Please bear in mind that the pulmonary emboli are a model. They are not arteriosclerosis, but just look at the vascular wall changes over the months after embolisation. Obviously they are in the pulmonary artery as this is where all emboli from peripheral veins end up!

Duguid has a whole series of picture of microthrombi in human arterial sections which produce similar changes to the model but in minute amounts. Hence in the previous post the clot over the frayed elastic membrane does not look like the large fibrin particle in the rabbit artery here.

Just for a giggle I've also included two of his images of the cholesterol fed rabbit. Classic.

The titles are self explanatory. The fibrin clot is huge and it's the lump on the lower left side in the lumen of the artery. The paler granular stuff is just blood in the artery. All of the stains are H and E and don't show elastin (not needed as the model does not use intimal trauma to produce the clots).

We now know that circulating endothelial progenitor cells rapidly coat thrombi, or other nasties (like foam cells), so finding a covering by six days is not surprising.

By two months the lesion is looking more like a typical childhood arteriosclerosis lesion:

By six months the lesions do look quite like the mature lesions seen in young children:

I would suggest that there is still a lump of what is probably GAG, but the bulk of the lesion (bottom of the section) is mostly just fibrous thickened intima.

It would have been lovely to have Prussian Blue stained sections and Sudan Red sections to confirm the presence of GAG and the near absence of cholesterol, but you don't get what's not in the book.

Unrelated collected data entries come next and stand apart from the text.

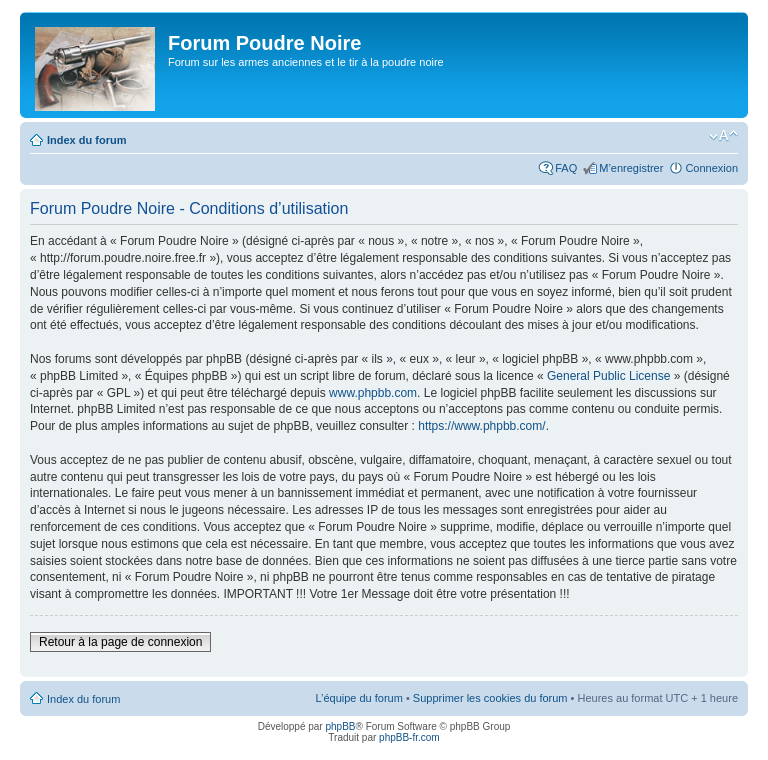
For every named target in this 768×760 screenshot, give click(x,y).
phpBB (340, 726)
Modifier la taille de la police (723, 136)
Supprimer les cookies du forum (490, 698)
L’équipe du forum (358, 698)
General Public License (608, 376)
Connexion (711, 168)
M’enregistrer (631, 168)
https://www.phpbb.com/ (481, 426)
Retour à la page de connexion (120, 642)
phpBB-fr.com (409, 737)
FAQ (566, 168)
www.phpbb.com (373, 393)
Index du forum (86, 140)
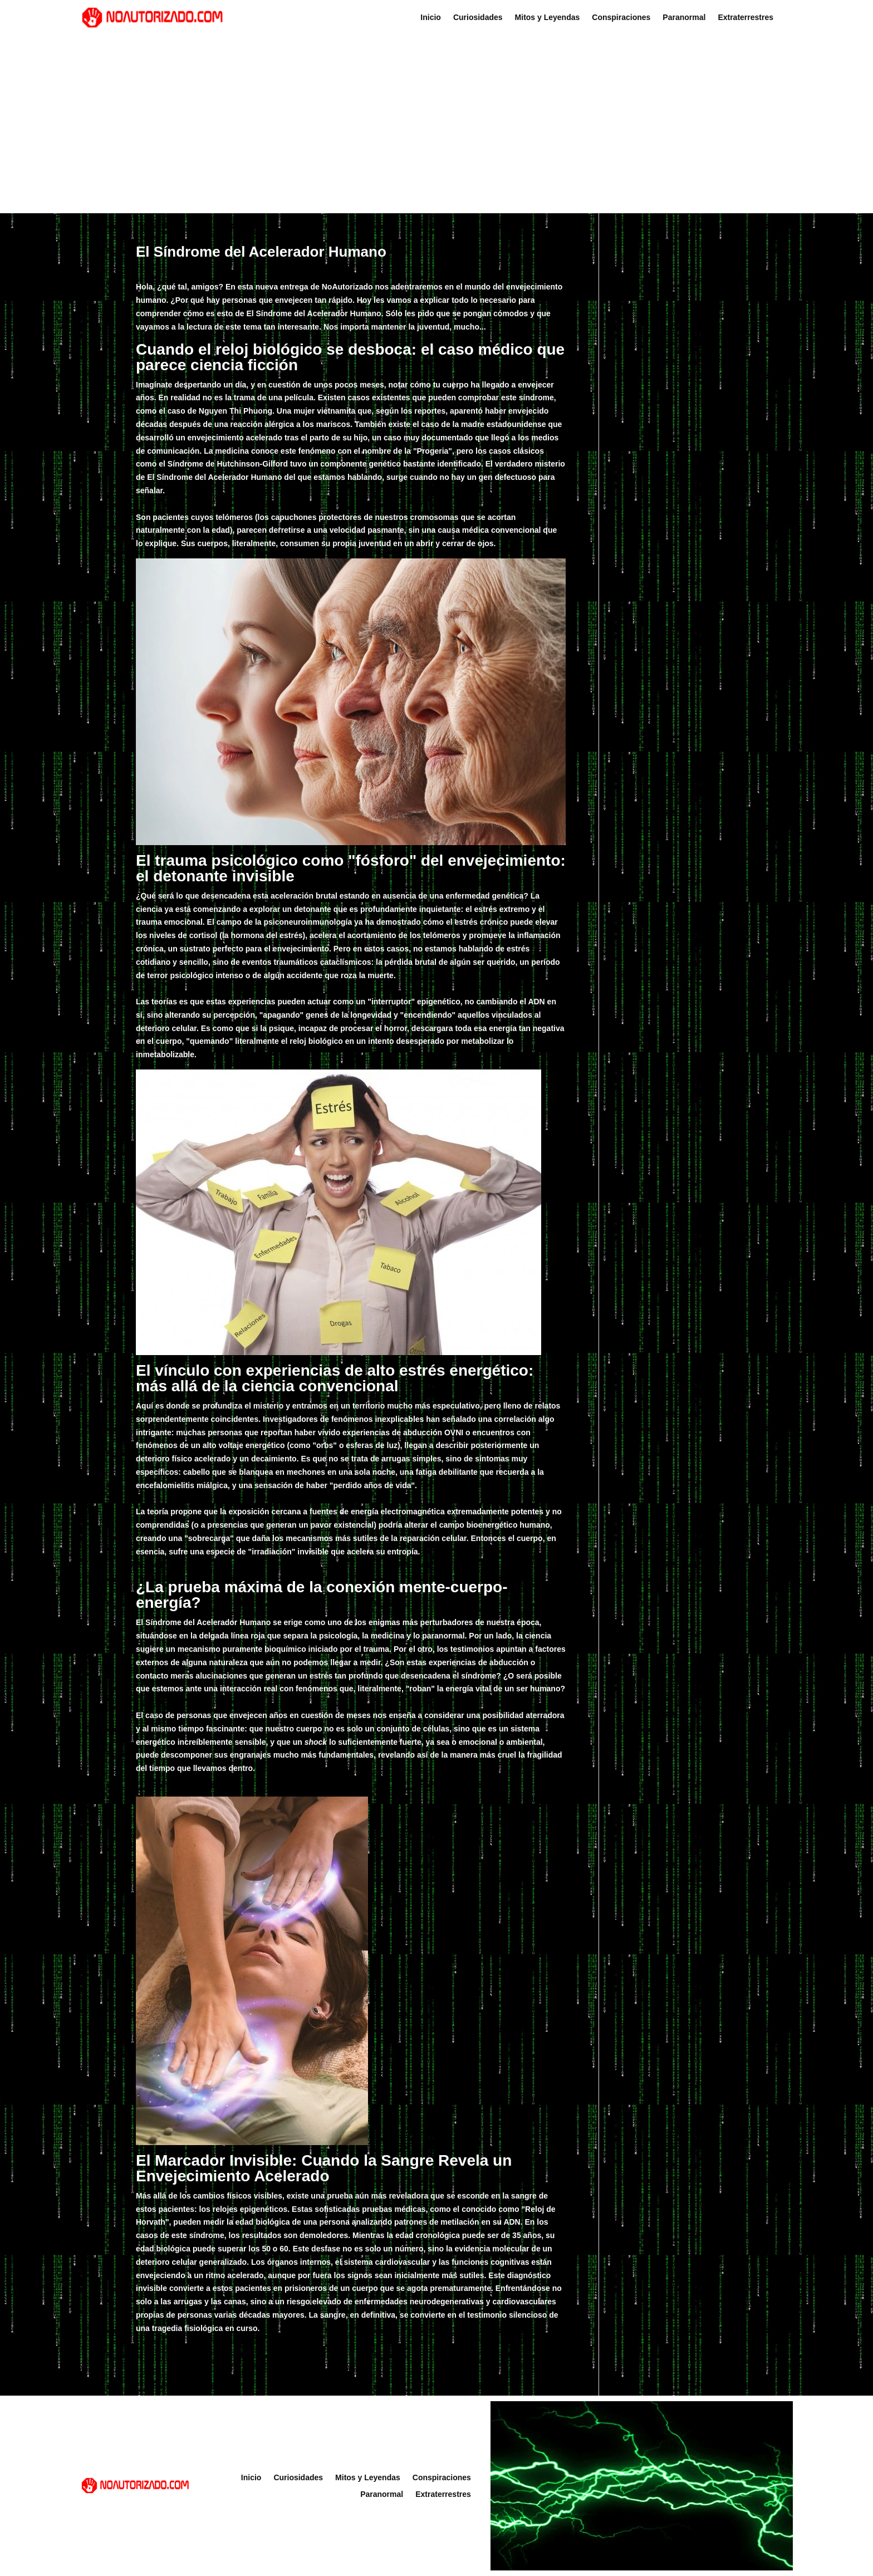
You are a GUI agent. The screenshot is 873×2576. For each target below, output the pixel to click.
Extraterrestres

Don't forget this is a model!

Now, for the current prefered model in cardiovasciular research, fanfare please for the Cholesterol Fed (poisoned?) Rabbit:

All of the bubbly stuff is cholesterol. There is no GAG, there is no fibrin. EPCs coat these foam cells as well as they do fibrin clots, hence the layers of epithelial cells between the foam cells.

And, if your rabbit survives long enough, what does its aorta look like? Here's one (on the left) I prepared earlier:

Duguid does say quite explicitly that this particular rabbit was an exceptional example. Perhaps it has FH as well as cholesterol poisoning!

Now, did this rabbit die of a heart attack?